Work instruction. I need every line that includes the word "door" copied from the material.

------ Data for analysis ------

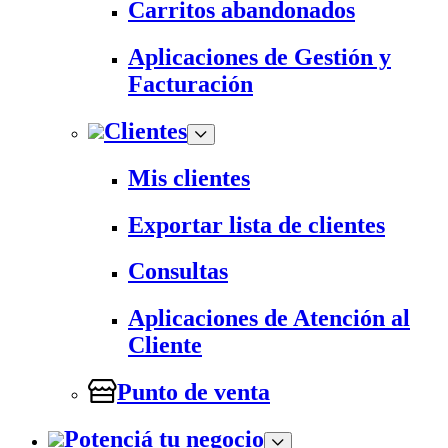
Carritos abandonados
Aplicaciones de Gestión y
Facturación
Clientes
Mis clientes
Exportar lista de clientes
Consultas
Aplicaciones de Atención al
Cliente
Punto de venta
Potenciá tu negocio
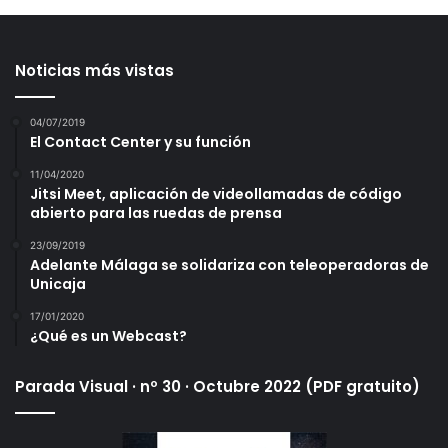
Noticias más vistas
04/07/2019
El Contact Center y su función
11/04/2020
Jitsi Meet, aplicación de videollamadas de código
abierto para las ruedas de prensa
23/09/2019
Adelante Málaga se solidariza con teleoperadoras de
Unicaja
17/01/2020
¿Qué es un Webcast?
Parada Visual · nº 30 · Octubre 2022 (PDF gratuito)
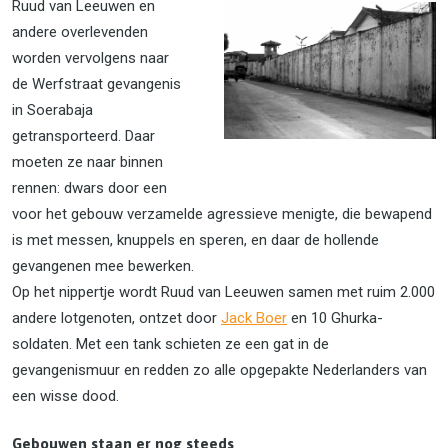
Ruud van Leeuwen en
andere overlevenden
worden vervolgens naar
de Werfstraat gevangenis
in Soerabaja
getransporteerd. Daar
moeten ze naar binnen
rennen: dwars door een
voor het gebouw verzamelde agressieve menigte, die bewapend
is met messen, knuppels en speren, en daar de hollende
gevangenen mee bewerken.
Op het nippertje wordt Ruud van Leeuwen samen met ruim 2.000
andere lotgenoten, ontzet door
Jack Boer
en 10 Ghurka-
soldaten. Met een tank schieten ze een gat in de
gevangenismuur en redden zo alle opgepakte Nederlanders van
een wisse dood.
Gebouwen staan er nog steeds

------

Answer box.
rennen: dwars door een
andere lotgenoten, ontzet door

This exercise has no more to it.